Am thinking of trying to set up a coffee morning for moms and young kids/babies in and around Hurghada. I'm 27, and have a 1 year old. I've tried asking around about these sorts of meet-ups, and there don't seem to be any around. In Cairo, there's a group that meets every week for a chat and coffee, I'm thinking something similar for us expats here. I live in El Gouna, and would host the first one if we can get enough ladies together! 

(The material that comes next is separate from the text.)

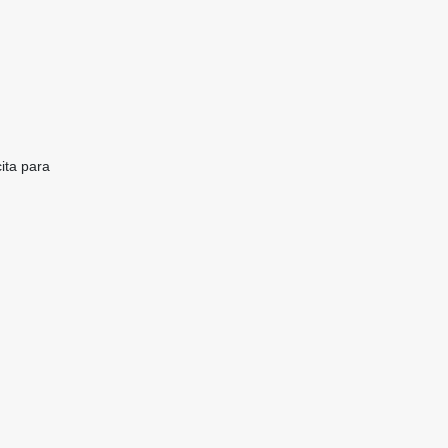
ita para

Look forward to hearing from you! 

Nelli


----------



## MaidenScotland (Jun 6, 2009)

Nelli hello and welcome to the forum.

Just bit the bullet and set up a meeting for mums etc, find a cafe that has childrens facilities and tell people (you can use this forum) that you will be there from such a time till... on a day each week, sometimes you have to be the first to make the move.
Good luck
Maiden


----------



## Guest (Feb 3, 2010)

Haha Cheers Maiden. Worst case scenario: I'll end up having a coffee alone. Not the end of the world


----------



## MaidenScotland (Jun 6, 2009)

Nelli said:


> Haha Cheers Maiden. Worst case scenario: I'll end up having a coffee alone. Not the end of the world


Indeed not! Just post in here each week that you will be at your cafe of choice the following day... see who turns up. A little point if someone asks if they can bring their husband...its' a no no.. Egyptian men don't like the thought of their wives sitting having coffee with another man.


----------



## New Gal (Apr 22, 2009)

I would love to meet some girls here in Hurghada, not got babies or owt like that though!


----------



## Helen Ellis (Aug 9, 2008)

New Gal said:


> I would love to meet some girls here in Hurghada, not got babies or owt like that though!

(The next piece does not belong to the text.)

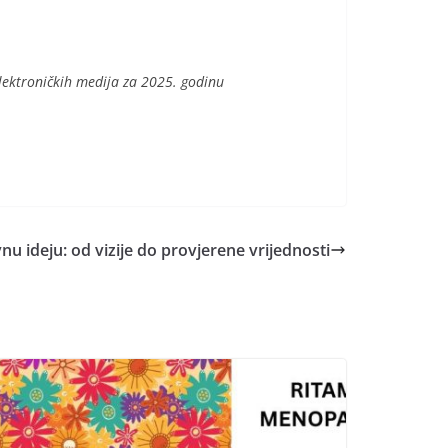
elektroničkih medija za 2025. godinu
nu ideju: od vizije do provjerene vrijednosti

Hi NG, this has been said many times but 8pm every wed at Zabargad Mall, Lotus womens group meet for a chat. It's a way to meet people who do not always hang out in bars and the like, although plenty of us do that too. It's mixed nationality, but the primary language is english. No fees just help and advice from other women who live here. Just turn up, we will be the only group of women there. Or PM me if you want to meet up first.
This is a very child friendly place if Mums want to meet there, and easy to find, big shooping mall on Hadaba rd, opp Les Rois Hotel.


----------



## New Gal (Apr 22, 2009)

Helen Ellis said:


> Hi NG, this has been said many times but 8pm every wed at Zabargad Mall, Lotus womens group meet for a chat. It's a way to meet people who do not always hang out in bars and the like, although plenty of us do that too. It's mixed nationality, but the primary language is english. No fees just help and advice from other women who live here. Just turn up, we will be the only group of women there. Or PM me if you want to meet up first.
> This is a very child friendly place if Mums want to meet there, and easy to find, big shooping mall on Hadaba rd, opp Les Rois Hotel.



Hey Helen,

People we know mutually keep asking me if I have met you yet lol.

I'll PM you as busy tonight and it would be nice to meet you first I think as at the moment, I can't think of where that Zabargad Mall is to save my life!

NG X


----------